Cardinal George PellImage source, Getty Images

Image caption,

Cardinal George Pell had convictions quashed in 2020 but now faces a civil lawsuit

The father of a choirboy who prosecutors alleged was sexually abused by Cardinal George Pell has launched a lawsuit against the cleric and the Catholic Church.

The man is seeking damages for mental injury that he suffered after learning of the allegations, his lawyers said.

In 2018 Cardinal Pell was convicted of abusing two choirboys in the 1990s.

But Australia's top court later quashed the convictions. Cardinal Pell has always maintained his innocence.

The Australian cleric had spent more than a year in prison when he was released in 2020 following a successful appeal.

One of the choirboys' fathers has now lodged a civil claim against Cardinal Pell and the Catholic Archdiocese of Melbourne in the Supreme Court of Victoria.

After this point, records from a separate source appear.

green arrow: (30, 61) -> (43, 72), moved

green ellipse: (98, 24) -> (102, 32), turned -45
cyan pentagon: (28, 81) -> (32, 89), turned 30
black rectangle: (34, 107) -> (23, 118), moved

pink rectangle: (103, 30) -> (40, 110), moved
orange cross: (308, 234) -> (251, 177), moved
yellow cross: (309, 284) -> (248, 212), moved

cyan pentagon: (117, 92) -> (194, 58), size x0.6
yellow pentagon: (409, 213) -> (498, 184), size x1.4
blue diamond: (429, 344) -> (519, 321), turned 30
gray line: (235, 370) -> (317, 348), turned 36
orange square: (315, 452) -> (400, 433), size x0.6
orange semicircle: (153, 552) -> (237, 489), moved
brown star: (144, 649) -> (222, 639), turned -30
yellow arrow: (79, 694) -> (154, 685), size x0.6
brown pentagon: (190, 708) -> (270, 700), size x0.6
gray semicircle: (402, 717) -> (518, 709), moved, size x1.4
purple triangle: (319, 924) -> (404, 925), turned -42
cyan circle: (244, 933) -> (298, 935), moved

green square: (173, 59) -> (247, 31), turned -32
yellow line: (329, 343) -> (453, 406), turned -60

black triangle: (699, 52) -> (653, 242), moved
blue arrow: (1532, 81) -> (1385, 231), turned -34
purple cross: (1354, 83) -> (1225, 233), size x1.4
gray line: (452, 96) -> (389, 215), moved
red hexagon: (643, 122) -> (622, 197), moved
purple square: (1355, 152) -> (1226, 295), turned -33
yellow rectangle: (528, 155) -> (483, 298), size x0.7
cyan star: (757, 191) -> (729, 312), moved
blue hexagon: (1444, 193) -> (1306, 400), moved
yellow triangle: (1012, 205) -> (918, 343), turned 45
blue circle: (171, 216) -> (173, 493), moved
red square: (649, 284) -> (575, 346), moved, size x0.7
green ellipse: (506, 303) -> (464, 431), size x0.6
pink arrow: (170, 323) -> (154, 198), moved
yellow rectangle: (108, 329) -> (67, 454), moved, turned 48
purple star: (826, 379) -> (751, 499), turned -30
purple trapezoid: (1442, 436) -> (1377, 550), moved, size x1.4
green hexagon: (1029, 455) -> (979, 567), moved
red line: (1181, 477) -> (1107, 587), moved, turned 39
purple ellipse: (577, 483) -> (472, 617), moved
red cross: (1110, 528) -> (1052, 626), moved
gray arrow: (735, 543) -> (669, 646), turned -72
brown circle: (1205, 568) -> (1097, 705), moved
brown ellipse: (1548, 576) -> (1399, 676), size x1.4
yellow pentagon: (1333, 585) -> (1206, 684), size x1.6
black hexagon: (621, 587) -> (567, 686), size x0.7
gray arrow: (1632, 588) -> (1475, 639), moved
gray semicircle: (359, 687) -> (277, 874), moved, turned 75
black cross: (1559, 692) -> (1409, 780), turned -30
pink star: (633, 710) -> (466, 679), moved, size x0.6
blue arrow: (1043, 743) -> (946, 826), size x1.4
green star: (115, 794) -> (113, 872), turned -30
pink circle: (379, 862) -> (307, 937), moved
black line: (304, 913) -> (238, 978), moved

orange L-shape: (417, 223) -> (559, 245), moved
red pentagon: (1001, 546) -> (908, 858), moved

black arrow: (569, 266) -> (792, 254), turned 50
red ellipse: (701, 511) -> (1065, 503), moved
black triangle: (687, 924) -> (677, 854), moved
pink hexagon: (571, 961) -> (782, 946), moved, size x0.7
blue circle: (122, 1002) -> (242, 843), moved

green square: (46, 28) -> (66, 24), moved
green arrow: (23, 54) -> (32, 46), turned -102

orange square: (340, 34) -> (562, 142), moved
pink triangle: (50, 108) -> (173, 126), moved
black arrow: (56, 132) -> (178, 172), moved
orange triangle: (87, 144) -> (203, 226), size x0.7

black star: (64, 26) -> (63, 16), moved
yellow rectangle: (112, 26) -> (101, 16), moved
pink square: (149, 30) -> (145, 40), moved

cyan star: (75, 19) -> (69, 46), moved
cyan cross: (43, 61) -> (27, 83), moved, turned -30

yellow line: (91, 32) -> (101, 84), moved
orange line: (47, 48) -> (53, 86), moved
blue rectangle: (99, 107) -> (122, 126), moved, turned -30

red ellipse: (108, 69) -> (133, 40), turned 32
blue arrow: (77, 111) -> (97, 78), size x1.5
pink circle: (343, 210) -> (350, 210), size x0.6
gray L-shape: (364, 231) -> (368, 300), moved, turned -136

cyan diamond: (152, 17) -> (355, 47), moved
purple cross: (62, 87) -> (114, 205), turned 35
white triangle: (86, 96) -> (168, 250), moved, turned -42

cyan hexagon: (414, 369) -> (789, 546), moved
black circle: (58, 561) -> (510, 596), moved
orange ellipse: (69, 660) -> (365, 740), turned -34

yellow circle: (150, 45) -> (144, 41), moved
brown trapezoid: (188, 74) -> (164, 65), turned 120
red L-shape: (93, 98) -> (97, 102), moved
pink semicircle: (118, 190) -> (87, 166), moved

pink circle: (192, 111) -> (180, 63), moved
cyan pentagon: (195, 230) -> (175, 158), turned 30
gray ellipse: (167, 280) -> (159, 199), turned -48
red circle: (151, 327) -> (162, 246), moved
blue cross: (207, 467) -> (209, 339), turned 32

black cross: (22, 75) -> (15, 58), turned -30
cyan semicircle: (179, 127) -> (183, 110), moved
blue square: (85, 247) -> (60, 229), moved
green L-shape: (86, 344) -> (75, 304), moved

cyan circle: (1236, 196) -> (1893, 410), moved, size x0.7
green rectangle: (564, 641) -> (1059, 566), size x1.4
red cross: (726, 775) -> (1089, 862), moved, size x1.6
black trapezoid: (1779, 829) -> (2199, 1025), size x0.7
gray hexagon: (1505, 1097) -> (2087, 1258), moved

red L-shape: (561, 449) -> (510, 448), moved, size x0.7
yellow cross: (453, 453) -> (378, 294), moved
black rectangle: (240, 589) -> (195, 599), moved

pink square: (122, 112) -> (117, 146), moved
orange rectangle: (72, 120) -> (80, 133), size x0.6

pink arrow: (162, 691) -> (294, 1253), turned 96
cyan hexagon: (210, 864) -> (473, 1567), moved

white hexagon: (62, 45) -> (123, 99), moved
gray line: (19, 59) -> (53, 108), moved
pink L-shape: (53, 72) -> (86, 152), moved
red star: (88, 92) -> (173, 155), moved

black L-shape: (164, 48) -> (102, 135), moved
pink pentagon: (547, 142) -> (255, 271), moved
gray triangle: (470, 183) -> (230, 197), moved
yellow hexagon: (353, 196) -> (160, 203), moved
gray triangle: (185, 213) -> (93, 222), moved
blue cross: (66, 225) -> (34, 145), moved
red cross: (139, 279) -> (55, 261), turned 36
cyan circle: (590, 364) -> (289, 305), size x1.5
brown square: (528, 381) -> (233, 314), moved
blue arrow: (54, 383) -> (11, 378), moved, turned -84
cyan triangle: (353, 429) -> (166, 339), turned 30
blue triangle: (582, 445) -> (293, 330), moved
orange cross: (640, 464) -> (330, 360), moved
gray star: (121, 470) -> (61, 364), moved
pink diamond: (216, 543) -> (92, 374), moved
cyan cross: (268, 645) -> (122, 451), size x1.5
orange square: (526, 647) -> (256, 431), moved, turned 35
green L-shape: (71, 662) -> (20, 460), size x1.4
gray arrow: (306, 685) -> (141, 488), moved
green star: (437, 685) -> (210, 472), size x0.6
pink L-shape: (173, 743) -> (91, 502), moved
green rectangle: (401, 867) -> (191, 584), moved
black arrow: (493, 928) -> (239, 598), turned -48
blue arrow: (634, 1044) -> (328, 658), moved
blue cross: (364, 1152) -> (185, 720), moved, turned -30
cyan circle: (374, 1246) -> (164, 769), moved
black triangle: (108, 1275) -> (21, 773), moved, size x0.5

Neither the man nor his son - who died in 2014 - can be named for legal reasons.

The court will hear the case for the first time on Thursday.

Who is Cardinal Pell?

He rose to prominence in the Church as a strong supporter of traditional Catholic values, often taking conservative views and advocating for priestly celibacy.

Cardinal Pell was summoned to Rome in 2014 to clean up the Vatican's finances, and was often described as the Church's third-ranked official.

He left the Vatican in 2017 to fight the charges against him in his home state, Victoria.

In December 2018, a jury found him guilty of sexually abusing the two 13-year-old choirboys in the mid-1990s. He was the highest-ranking Catholic figure to receive such a conviction.

But in his appeal to the High Court of Australia, the cleric argued that the jury's verdict had relied too heavily on evidence from the surviving former choirboy. His lawyers did not try to discredit that testimony, but argued that other evidence had not been properly considered.

The court's seven judges ruled unanimously in his favour, saying that other testimonies had introduced "a reasonable possibility that the offending had not taken place".